An initial change was made when Vermont and Kentucky were given representation in 1795, and two additional stripes were added, one red and one white, along with two additional stars. This design endured until 1818, when the new State of Illinois appealed to Congress to redesign the flag to include the newest added States. On April 4, 1818 Congress changed the design back to the original 13 stripes, with the stars to be increased to cover each State as it was admitted, with the addition to be on the next July 4th following their Statehood.
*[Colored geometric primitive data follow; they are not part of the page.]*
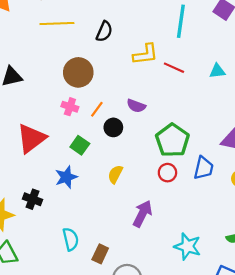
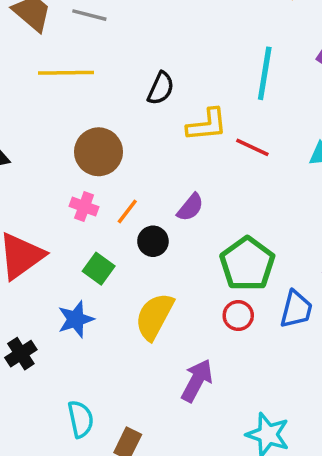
black semicircle: (104, 31) -> (161, 88), moved
purple semicircle: (136, 106) -> (190, 207), turned -72
yellow semicircle: (115, 174) -> (154, 316), size x1.6
black cross: (33, 199) -> (21, 354), turned 36

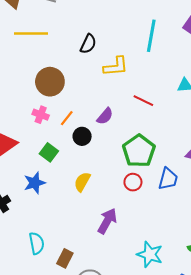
red line: (252, 147) -> (143, 101), moved
yellow semicircle: (154, 316) -> (82, 182), size x0.7

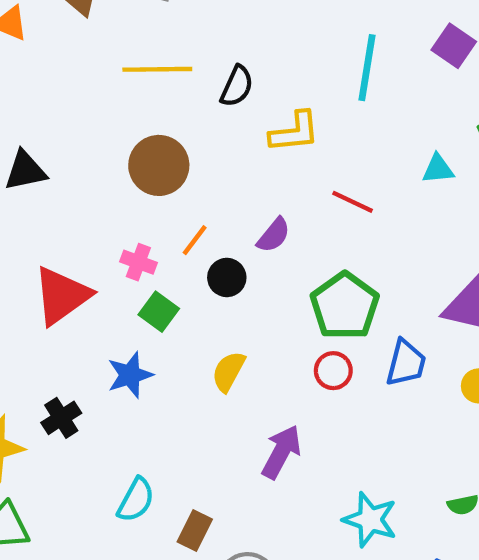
yellow line: (31, 33) -> (157, 69), moved
pink cross: (41, 115) -> (138, 262), moved
cyan semicircle: (37, 243) -> (136, 500), turned 40

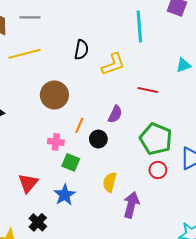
yellow line: (157, 69) -> (25, 54), moved
red triangle: (62, 296) -> (28, 183), moved, size x0.7
purple arrow: (281, 452) -> (131, 205), moved

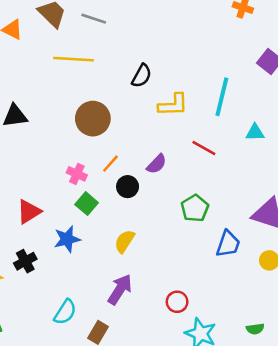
cyan line: (139, 26) -> (222, 97), moved
green pentagon: (156, 139) -> (195, 208), size x0.7
red circle: (158, 170) -> (177, 302), moved
purple arrow: (131, 205) -> (120, 289), moved

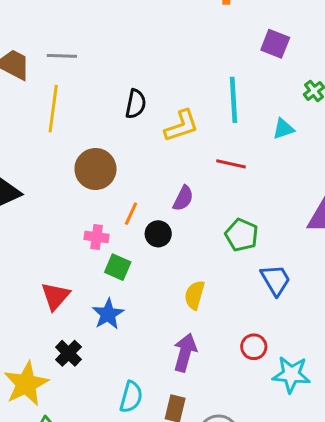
yellow line: (73, 59) -> (53, 109), turned -69
yellow semicircle: (125, 241) -> (195, 295), moved
blue trapezoid: (228, 244) -> (276, 280), moved, turned -32

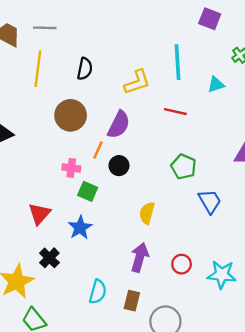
black semicircle: (136, 104) -> (85, 69), moved
purple semicircle: (183, 198) -> (119, 125), moved, size x1.4
red circle: (254, 347) -> (182, 264), moved

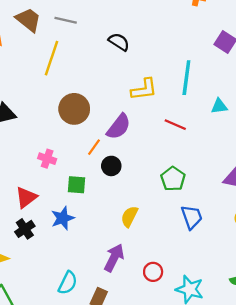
black semicircle: (85, 69) -> (119, 42), moved, turned -80
pink cross: (71, 168) -> (47, 159), moved
green square: (88, 191) -> (77, 185), turned -30
black cross: (49, 258) -> (25, 229), moved

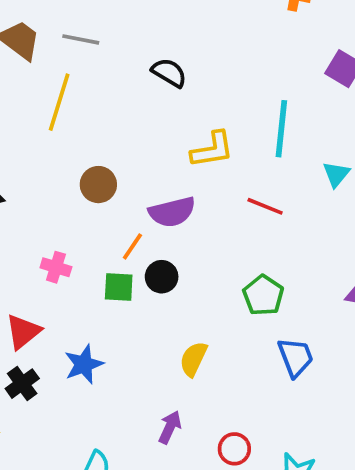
cyan triangle: (219, 106) -> (336, 174), turned -42
brown circle: (74, 109) -> (98, 185), size x0.7
purple semicircle: (119, 127) -> (172, 212), turned 40
green square: (77, 185) -> (119, 287), moved
purple arrow: (114, 258) -> (170, 427), size x0.7

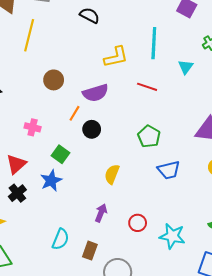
green square: (119, 287) -> (60, 154), moved, turned 36
blue trapezoid: (296, 357) -> (169, 170), turned 100

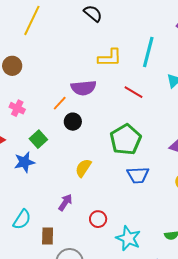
brown circle: (54, 80) -> (12, 66), moved
green pentagon: (149, 137) -> (126, 140), size x1.4
brown rectangle: (90, 251) -> (48, 236), turned -30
The Continental Congress defined the significance of the colors in the following language: ‘White signifies Purity and Innocence; Red, Hardiness and Valor; Blue signifies Vigilance, Perseverance and Justice.'”
Rules of Display
“When the U.S. flag is carried in parades, it must be well in front, and if other flags appear then the U.S. flag must be at the extreme right.
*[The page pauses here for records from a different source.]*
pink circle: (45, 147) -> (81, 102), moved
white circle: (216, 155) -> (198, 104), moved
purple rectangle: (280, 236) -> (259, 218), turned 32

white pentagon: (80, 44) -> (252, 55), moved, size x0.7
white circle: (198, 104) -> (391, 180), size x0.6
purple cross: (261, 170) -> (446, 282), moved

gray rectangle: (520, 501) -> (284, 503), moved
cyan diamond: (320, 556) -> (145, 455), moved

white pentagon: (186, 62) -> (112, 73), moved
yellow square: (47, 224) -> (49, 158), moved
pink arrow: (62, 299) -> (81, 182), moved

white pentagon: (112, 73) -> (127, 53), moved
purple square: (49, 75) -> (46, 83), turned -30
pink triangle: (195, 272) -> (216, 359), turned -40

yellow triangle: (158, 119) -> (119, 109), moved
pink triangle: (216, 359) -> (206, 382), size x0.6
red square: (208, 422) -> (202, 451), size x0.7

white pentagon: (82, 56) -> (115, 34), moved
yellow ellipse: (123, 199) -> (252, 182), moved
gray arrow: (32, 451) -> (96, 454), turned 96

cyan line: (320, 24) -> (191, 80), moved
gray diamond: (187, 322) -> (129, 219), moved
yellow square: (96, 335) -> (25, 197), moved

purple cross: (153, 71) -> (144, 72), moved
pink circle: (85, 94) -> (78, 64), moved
When displayed horizontally or vertical against a wall, the U.S. flag must have the union up and to the right; i.e. to the left of a person facing it. When displayed on halyards with other flags, the U.S. flag must always be at the peak. There is one exception to this rule. During church services on warships or military bases, the flag of the church is displayed above the U.S. flag. When church services are over, the church flag is removed and the U.S. flag is again flown from the peak. When displayed over a street, the union of the U.S. flag must be to the North or East.
When draped over a casket for a military funeral, the union of the U.S. flag must be at the head and over the left shoulder of the body of the honored deceased. When displayed in a church, the U.S. flag should be placed as to be to the right of the congregation as it faces the clergyperson.
The U.S. flag must never be used for advertising purposes; it must never be allowed to touch the ground or trail in water; and as a flag, it must not be used as drapery or decoration. The U.S. flag should not be allowed to fly all night unless illuminated; and where ever possible, should be protected from bad weather. When the U.S. flag can no longer be shown with respect and admiration, because of wear and tear caused by display, then the flag should always be quietly and respectfully removed and privately burned.”